A Dylan ese recorrido por el pasado lo configura. Los tres personajes principales, con sus personalidades diferentes, tienen un recorrido parecido. “Siempre eliges mujeres que no son para ti” le dice Luke –su mejor amigo- a Dylan, quien pasa por las historias con sus ex con las cuales nunca llega a donde quiere que es la vida feliz en pareja. Evie, amiga de ambos, tiene una relación con un cuarto personaje pero no sabe cómo dejarlo, “estás con él porque te gusta sentirte acompañada”, le dice Dylan. Y Luke, quien cree estar siempre a punto de encontrar la indicada, termina enamorándose de la que menos imaginó, que dejó pasar y que, sin vuelta atrás, ya no está.

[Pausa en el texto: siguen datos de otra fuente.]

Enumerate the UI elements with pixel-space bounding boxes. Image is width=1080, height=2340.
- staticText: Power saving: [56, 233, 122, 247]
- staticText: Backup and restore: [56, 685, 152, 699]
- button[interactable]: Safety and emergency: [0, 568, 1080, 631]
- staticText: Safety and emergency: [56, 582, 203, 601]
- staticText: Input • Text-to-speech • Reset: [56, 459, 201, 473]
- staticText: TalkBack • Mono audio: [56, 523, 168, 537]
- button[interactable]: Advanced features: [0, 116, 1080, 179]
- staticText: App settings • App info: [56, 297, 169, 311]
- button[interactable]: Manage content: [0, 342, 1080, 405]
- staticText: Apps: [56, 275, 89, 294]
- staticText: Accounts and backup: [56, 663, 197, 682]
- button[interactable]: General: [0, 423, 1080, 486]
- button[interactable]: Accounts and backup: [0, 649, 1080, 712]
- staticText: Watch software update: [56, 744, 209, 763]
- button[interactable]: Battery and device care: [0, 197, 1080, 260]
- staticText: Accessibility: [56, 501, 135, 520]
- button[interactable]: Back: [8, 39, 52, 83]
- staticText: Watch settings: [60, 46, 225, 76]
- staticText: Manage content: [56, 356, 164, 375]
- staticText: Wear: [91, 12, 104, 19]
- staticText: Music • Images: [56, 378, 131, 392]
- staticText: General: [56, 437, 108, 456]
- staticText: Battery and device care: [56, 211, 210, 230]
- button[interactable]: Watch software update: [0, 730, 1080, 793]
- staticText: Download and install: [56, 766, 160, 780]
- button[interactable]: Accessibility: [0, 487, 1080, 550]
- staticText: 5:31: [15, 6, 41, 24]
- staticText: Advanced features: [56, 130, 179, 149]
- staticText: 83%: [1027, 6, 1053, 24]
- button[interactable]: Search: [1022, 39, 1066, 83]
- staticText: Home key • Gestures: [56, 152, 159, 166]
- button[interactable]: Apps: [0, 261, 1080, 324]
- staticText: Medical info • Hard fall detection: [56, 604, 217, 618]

La serie presenta “lo obvio” desde el primer capítulo y creemos que todo va a terminar así de claro pero la obviedad da un giro inesperado a mitad de temporada y se resuelve. A partir de ahí se transforma en otra cuestión que queda inconclusa, principalmente porque está anunciada una segunda temporada y después porque las circunstancias son imposibles que se resuelvan como uno espera. La escena final cambia de clima al menos cuatro veces en dos minutos: de la esperada prueba de amor a la nada, de la inesperada y ajena confesión de amor a la bronca, al enojo, a la duda, a la aparente alegría; al amor expuesto así, de repente y sin encajar.
Lovesick se plantea en clave de comedia pero, como todo lo que tiene que ver con el amor, se convierte también en tragedia. Porque sí, porque el amor a veces enferma y trae miseria ¿Y qué hacer con eso? Nada. “Aceptás la miseria y seguís adelante”, dice Enrique Medina en Las Tumbas. Y hay que darle la razón.